Bredon is a large village and civil parish in Wychavon District at the southern edge of Worcestershire in England. It lies on the banks of the River Avon on the lower slopes of Bredon Hill, at “the beginning of the Cotswolds”.
Bredon is located 3 miles (5 km) north of the Gloucestershire town of Tewkesbury on the B4080 road. The River Avon forms the western boundary of the parish, and two of its tributaries, the Carrant Brook and Squitter Brook form the southern boundary.
The parish (including Bredon's Norton, formerly a separate parish to the north) extends from the Avon valley floor at an elevation of 32 feet (10 m) in the south-west to the upper slopes of Bredon Hill at an elevation of 820 feet (250 m) in the north-east. At its greatest extent the parish measures approximately 4.8 miles (7.7 km) long by 2.2 miles (3.5 km) wide, and covers around 4,125 acres (16.7 km2).
Bredon parish includes the hamlets of Bredon's Hardwick, Kinsham and Westmancote. At the 2011 census the parish had a population of 2,542 (Source:UK 2011 census). The parish is now combined with that of Bredon's Norton, which had a population of 247 at the 2011 census.
From the Norman Conquest (1066) to the end of the Late Medieval Period (1500), the parish was governed under the feudal system. The manor was held by the Bishop of Worcester, who maintained a summer residence, park and fisheries on the site of the first monastery, and the medieval village developed around these church buildings. Following the Reformation in the 16th century, the manor passed to the Crown.
In 1718, wealthy resident William Hancock (a descendant of William Hancock?) founded Bredon Hancock's Endowed Church of England First School. Bredon’s Act of Inclosure was passed in 1811, and among those gaining large consolidated holdings were the lord of the manor, Rev. Richard Darke, and the rector, Rev. John Keysall.

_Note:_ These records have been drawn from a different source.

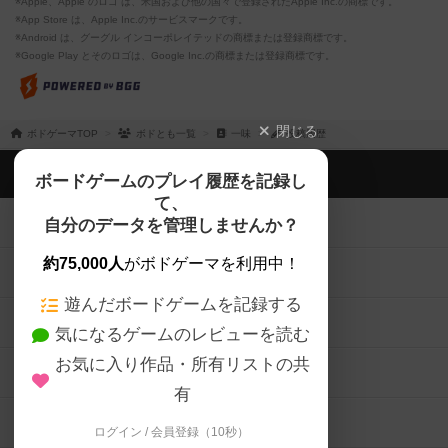
※Apple、Apple のロゴ は、米国および他の国々で登録されたApple Inc.の商標です。
※App Store は、Apple Inc.のサービスマークです。
※Android は、グーグル インコーポレイテッドの商標または登録商標です。
※Google Play とそのロゴは、Google Inc.の商標または登録商標です。
閉じる
ボドゲーマTOP
ボドとも一覧
一味
投稿履歴
ボドゲーマTOP
ボードゲームのプレイ履歴を記録し
て、
ボードゲームを検索する
自分のデータを管理しませんか？
約75,000人
がボドゲーマを利用中！
ボードゲームの新着レビュー
遊んだボードゲームを記録する
ボードゲーム会情報
気になるゲームのレビューを読む
お気に入り作品・所有リストの共
メカニクス特集
有
掲示板・トピックス
ログイン / 会員登録（10秒）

The Birmingham and Gloucester Railway, one of the world's oldest main line railways, was constructed during the 1830s and 1840s through the village, with Bredon station opening in 1841. This remained in operation until 1965, when it was closed under the Beeching Axe. In February 1971, a new section of the M5 motorway was opened, cutting through the parish to the west of the village.